# Introduction

## Architecture

I decided to solve this challenge using the Azure cloud, specifically leveraging Azure Blob Storage to store the JSON file, Azure Key Vault to securely manage secrets, and Azure Databricks as the data engineering platform due to its powerful data processing capabilities. Recognizing that LATAM Airlines operates on GCP, I would adapt my approach by using Google Cloud Storage and Google Secret Manager as alternatives to Azure services.

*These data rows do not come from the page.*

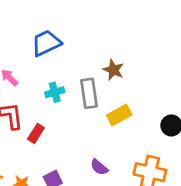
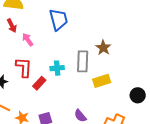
blue trapezoid: (46, 43) -> (59, 20), turned 90
cyan cross: (55, 92) -> (57, 68), moved

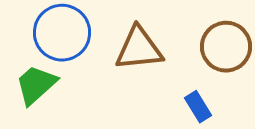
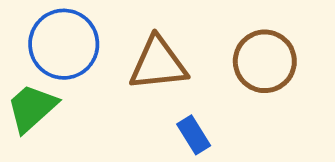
blue rectangle: (198, 107) -> (194, 135), moved

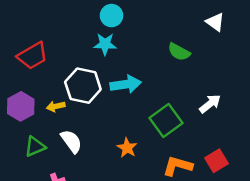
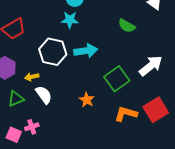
white arrow: (210, 104) -> (151, 66), size x1.4
yellow arrow: (56, 106) -> (32, 77), moved
red square: (217, 161) -> (156, 110), size x1.4

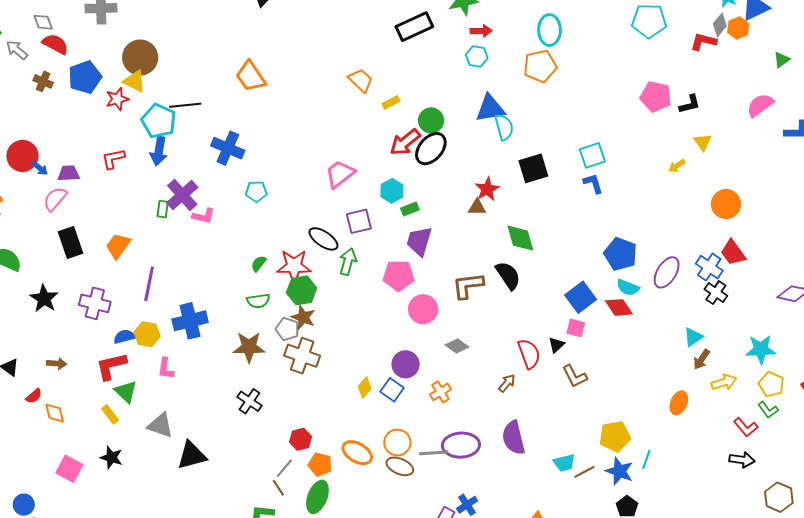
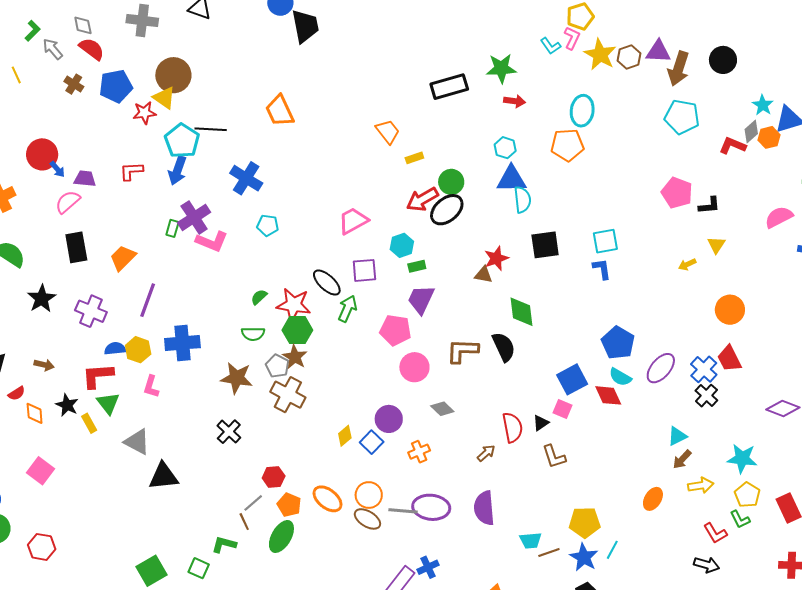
cyan hexagon: (477, 57) -> (505, 148), moved
pink L-shape: (204, 216) -> (212, 241), size x1.4
black star: (111, 457) -> (67, 405), moved

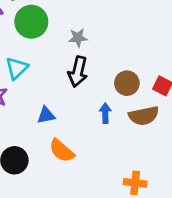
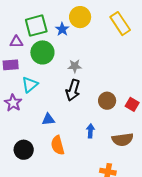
blue arrow: (105, 113) -> (90, 131), moved
brown semicircle: (144, 116) -> (123, 140), moved
orange semicircle: (62, 151) -> (58, 145), turned 30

Databricks, being a multi-cloud platform compatible with Azure, AWS, and GCP, remains suitable for this solution on GCP.

## Setup

First, I install all relevant libraries on the cluster and choose to hide the output.

In [0]:
%pip install -q emoji polars memray

Then I import all libraries, that I need to run this notebook.

In [0]:
from src.q1_memory import q1_memory
from src.q1_time import q1_time
from src.q2_memory import q2_memory
from src.q2_time import q2_time
from src.q3_memory import q3_memory
from src.q3_time import q3_time
import polars as pl
import time
import logging
import os
import memray

Then I created some variables, that I will be using later.

In [0]:
storage_account_name = dbutils.secrets.get(scope="kv-scope", key="storage-account-name")
container_name = "data"
mount_point = "/mnt/data"
file_path = "farmers-protest-tweets-2021-2-4"

Now I could proceed and mount the Azure Blob Storage container into the Databricks environment, so I can access the JSON file directly from Databricks.

In [0]:
# Create this mount, if it does not already exist
if not any(mount.mountPoint == mount_point for mount in dbutils.fs.mounts()):
    dbutils.fs.mount(
        source = f"wasbs://{container_name}@{storage_account_name}.blob.core.windows.net/",
        mount_point = mount_point,
        extra_configs  = {f"fs.azure.account.key.{storage_account_name}.blob.core.windows.net" : dbutils.secrets.get(scope="kv-scope", key="access-key")}
    )

To enhance performance and efficiency, I chose to transform the JSON file into a Parquet file format. Parquet is a columnar storage format optimized for analytical queries, which improves read speed and reduces storage costs by compressing data. This choice enables faster data processing, especially for querying subsets of data, which is highly beneficial in handling large datasets like this one.

In [0]:
# Set up logging
logging.basicConfig(level=logging.WARNING, format='%(asctime)s - %(levelname)s - %(message)s')
logger = logging.getLogger("JSON_to_Parquet")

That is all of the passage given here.